REQUIREMENT: Your reply should be made up of every line in the records below that holds the string "next".

[Saved data entries]
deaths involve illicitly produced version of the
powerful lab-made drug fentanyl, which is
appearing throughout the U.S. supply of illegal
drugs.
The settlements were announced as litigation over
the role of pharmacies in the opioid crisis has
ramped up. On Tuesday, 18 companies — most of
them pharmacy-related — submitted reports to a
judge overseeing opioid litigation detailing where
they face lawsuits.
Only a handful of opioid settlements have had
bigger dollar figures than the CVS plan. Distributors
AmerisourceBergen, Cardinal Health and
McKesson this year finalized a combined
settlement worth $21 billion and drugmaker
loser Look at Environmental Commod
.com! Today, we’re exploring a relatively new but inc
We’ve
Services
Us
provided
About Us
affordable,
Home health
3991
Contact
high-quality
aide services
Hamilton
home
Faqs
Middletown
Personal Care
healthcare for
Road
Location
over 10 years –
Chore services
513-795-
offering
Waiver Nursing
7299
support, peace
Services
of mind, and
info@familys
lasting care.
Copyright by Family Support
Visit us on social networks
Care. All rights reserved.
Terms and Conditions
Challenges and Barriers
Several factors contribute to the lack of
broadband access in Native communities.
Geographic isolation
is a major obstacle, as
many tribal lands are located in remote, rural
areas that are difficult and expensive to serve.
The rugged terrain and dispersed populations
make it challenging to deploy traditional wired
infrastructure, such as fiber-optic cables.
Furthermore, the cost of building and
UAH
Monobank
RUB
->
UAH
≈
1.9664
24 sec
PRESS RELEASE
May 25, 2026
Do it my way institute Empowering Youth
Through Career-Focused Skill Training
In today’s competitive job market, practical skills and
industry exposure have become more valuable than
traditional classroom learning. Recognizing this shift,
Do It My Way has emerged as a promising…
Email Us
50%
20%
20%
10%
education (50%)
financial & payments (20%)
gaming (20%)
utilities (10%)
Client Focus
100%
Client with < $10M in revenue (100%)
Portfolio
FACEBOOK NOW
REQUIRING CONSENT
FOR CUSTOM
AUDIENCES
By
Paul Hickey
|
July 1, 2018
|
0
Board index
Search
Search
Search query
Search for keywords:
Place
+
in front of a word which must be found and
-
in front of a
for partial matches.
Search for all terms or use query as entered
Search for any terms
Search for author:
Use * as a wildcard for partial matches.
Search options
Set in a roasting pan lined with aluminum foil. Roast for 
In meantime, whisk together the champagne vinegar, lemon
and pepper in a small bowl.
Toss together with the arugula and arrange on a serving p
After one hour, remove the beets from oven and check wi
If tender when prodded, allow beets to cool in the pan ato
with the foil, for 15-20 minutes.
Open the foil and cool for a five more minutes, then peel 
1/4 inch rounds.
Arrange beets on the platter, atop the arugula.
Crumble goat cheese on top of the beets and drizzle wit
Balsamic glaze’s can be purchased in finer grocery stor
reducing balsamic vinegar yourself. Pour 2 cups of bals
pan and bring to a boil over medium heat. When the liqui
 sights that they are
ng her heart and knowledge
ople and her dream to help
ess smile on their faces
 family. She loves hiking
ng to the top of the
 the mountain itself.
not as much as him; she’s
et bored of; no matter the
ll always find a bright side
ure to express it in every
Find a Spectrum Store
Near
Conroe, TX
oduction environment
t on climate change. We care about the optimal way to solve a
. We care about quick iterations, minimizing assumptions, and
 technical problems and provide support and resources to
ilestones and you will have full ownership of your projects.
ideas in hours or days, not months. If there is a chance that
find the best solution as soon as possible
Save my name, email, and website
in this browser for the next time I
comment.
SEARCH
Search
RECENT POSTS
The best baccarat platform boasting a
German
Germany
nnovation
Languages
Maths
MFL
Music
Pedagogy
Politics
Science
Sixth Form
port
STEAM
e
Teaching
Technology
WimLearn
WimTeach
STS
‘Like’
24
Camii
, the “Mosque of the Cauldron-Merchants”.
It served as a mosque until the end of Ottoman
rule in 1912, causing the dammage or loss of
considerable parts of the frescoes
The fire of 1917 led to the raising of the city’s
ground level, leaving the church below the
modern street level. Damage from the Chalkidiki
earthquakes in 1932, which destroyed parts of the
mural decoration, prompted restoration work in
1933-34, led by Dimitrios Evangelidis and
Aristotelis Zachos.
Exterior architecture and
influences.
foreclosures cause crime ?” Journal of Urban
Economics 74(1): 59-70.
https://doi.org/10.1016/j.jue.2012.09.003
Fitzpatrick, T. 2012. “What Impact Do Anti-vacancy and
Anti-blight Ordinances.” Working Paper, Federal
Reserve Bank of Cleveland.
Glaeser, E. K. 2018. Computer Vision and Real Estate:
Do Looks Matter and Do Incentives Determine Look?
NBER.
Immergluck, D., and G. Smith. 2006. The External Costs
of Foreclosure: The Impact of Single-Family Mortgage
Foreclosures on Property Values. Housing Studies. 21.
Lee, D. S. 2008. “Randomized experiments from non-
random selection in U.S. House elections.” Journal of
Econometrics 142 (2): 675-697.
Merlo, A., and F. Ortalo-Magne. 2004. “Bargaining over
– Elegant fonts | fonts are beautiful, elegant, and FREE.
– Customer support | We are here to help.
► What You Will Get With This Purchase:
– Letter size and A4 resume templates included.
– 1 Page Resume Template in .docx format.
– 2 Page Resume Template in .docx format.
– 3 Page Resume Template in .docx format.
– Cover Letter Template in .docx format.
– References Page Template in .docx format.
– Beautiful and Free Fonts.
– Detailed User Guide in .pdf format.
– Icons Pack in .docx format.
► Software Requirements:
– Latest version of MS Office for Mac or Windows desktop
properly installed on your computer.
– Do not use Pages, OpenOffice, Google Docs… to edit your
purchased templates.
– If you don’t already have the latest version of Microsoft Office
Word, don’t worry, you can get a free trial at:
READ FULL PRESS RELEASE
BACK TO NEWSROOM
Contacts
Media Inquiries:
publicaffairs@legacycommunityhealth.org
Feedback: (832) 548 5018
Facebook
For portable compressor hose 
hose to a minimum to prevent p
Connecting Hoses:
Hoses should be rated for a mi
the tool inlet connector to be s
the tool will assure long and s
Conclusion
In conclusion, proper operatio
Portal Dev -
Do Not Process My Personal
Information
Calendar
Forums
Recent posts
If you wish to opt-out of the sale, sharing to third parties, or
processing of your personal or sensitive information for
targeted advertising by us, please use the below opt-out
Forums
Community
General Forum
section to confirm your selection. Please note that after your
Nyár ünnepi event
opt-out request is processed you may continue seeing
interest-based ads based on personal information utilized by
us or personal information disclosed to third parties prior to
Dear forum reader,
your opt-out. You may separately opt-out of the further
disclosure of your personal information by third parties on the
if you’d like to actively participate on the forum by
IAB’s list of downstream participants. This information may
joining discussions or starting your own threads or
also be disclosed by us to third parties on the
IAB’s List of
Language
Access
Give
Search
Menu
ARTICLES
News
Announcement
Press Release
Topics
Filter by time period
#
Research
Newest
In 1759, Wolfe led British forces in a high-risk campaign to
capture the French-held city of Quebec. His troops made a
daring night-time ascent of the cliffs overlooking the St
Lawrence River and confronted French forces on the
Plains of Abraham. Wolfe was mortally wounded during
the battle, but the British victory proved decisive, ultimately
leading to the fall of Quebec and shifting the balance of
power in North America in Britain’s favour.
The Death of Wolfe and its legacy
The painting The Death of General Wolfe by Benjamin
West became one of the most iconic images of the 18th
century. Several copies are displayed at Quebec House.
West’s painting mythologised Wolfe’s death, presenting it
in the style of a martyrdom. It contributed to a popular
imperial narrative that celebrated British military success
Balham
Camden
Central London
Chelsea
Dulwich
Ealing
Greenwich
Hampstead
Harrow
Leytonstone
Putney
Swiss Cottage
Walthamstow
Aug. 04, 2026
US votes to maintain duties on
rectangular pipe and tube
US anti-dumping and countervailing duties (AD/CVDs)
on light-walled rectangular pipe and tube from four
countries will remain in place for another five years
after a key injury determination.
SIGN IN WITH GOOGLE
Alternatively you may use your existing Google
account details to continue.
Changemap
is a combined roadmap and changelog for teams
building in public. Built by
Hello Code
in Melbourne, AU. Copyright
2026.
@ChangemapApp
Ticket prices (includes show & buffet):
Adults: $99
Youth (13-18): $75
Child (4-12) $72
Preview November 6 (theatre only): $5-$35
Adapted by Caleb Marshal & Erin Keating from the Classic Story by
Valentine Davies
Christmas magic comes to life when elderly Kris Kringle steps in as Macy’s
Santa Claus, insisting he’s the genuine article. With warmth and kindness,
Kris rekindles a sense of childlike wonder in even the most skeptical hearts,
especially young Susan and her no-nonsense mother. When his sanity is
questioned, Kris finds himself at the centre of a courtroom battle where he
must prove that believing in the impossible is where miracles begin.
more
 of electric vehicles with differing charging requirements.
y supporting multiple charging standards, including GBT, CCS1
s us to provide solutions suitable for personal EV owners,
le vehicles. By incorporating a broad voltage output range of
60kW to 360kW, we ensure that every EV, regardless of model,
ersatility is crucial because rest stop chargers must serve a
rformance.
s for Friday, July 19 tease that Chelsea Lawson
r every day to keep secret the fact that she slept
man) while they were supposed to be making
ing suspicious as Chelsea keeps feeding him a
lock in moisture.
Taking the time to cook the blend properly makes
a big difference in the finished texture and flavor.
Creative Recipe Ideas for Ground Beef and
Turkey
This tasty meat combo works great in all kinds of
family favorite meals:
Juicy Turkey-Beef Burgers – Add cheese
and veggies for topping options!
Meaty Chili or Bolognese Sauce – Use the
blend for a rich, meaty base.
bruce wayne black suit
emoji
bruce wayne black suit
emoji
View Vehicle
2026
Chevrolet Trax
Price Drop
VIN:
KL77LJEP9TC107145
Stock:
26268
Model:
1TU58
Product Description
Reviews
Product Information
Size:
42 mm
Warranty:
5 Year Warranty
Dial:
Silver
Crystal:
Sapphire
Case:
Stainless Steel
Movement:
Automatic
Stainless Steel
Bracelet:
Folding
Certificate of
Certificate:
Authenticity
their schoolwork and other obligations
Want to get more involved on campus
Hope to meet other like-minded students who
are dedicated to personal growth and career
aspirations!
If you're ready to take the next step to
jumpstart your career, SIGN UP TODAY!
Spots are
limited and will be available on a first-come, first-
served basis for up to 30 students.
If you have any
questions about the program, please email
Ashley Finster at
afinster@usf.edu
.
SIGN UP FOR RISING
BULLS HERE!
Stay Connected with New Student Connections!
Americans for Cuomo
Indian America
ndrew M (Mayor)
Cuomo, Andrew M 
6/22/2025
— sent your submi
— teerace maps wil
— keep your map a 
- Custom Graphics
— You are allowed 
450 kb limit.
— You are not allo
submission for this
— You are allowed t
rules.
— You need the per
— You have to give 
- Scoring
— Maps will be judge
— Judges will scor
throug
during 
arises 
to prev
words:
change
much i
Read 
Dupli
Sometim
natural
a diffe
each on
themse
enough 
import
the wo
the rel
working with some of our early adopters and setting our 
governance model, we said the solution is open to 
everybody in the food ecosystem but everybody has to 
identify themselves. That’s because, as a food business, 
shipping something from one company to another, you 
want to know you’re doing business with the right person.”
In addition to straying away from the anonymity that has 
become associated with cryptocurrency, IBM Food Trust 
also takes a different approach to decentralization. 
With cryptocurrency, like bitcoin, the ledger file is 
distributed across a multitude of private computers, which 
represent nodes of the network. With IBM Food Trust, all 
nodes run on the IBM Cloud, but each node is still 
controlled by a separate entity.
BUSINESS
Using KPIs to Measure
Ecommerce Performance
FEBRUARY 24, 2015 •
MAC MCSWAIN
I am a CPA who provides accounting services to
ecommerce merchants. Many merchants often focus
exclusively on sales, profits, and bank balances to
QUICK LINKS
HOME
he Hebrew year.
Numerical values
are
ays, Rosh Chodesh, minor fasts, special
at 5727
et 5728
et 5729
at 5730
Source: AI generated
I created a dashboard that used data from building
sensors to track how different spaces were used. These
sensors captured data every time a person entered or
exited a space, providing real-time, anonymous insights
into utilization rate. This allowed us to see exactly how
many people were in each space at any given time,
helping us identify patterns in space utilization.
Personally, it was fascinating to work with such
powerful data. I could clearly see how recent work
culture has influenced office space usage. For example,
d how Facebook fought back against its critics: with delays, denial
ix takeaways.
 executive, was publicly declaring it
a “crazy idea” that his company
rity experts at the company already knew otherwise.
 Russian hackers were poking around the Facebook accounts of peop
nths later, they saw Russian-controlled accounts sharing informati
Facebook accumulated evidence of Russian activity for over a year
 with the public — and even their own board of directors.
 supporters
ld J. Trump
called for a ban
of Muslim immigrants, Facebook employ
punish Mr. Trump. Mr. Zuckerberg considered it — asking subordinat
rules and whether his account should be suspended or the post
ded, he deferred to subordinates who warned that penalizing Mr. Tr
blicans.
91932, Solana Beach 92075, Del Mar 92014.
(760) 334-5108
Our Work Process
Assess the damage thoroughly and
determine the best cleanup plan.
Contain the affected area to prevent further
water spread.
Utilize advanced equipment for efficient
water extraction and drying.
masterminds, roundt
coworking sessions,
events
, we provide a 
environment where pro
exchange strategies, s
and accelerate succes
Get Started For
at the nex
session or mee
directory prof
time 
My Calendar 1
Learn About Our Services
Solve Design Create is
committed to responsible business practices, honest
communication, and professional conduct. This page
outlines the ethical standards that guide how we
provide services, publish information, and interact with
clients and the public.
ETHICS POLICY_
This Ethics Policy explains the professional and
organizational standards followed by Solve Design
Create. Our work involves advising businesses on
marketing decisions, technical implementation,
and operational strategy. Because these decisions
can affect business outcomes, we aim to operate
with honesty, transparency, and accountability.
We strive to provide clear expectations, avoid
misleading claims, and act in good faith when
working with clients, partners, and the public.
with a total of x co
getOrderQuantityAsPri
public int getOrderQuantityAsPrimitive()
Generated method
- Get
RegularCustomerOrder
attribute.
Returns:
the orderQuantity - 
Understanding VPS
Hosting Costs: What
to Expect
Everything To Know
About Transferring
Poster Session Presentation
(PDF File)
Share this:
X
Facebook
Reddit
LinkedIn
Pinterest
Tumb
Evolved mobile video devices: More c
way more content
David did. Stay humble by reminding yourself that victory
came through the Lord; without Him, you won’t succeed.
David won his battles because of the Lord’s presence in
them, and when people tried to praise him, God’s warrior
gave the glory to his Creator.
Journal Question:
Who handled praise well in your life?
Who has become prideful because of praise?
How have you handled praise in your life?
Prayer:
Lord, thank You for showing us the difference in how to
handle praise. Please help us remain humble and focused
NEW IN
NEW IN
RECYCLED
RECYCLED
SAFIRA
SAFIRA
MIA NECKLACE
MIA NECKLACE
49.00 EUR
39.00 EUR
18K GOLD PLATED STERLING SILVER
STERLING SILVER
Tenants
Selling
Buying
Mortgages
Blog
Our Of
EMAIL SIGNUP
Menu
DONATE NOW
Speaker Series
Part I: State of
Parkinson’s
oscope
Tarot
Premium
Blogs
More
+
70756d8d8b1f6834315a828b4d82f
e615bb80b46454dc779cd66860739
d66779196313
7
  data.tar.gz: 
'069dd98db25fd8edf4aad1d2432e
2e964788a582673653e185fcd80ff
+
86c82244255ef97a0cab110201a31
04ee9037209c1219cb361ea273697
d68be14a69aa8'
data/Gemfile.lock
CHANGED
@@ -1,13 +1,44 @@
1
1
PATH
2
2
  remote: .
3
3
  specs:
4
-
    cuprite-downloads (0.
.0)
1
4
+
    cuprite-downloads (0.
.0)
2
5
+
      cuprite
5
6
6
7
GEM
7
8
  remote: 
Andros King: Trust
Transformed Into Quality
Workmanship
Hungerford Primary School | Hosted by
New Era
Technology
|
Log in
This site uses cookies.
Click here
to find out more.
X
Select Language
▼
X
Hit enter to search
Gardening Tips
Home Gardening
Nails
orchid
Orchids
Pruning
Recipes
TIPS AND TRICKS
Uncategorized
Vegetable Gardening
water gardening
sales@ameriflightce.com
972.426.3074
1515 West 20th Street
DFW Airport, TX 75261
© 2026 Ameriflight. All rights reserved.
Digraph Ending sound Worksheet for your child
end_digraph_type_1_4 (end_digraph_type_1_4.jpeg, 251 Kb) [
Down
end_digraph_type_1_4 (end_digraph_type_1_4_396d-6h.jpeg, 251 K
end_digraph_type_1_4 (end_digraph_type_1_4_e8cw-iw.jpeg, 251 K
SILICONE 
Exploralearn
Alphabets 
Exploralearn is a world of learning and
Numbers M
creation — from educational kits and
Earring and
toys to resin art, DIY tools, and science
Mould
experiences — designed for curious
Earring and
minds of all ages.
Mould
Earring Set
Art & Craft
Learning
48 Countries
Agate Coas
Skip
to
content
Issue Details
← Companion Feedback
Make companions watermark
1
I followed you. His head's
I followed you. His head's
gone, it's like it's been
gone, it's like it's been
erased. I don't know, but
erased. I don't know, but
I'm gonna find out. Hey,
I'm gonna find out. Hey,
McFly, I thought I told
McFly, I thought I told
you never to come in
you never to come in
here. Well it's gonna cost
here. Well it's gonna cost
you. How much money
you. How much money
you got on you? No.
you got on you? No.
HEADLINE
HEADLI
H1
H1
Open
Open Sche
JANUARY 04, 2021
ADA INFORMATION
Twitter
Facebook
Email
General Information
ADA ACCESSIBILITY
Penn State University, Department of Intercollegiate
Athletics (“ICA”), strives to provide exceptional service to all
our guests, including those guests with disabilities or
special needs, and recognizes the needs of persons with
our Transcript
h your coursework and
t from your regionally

RESPONSE:
in this browser for the next time I
If you're ready to take the next step to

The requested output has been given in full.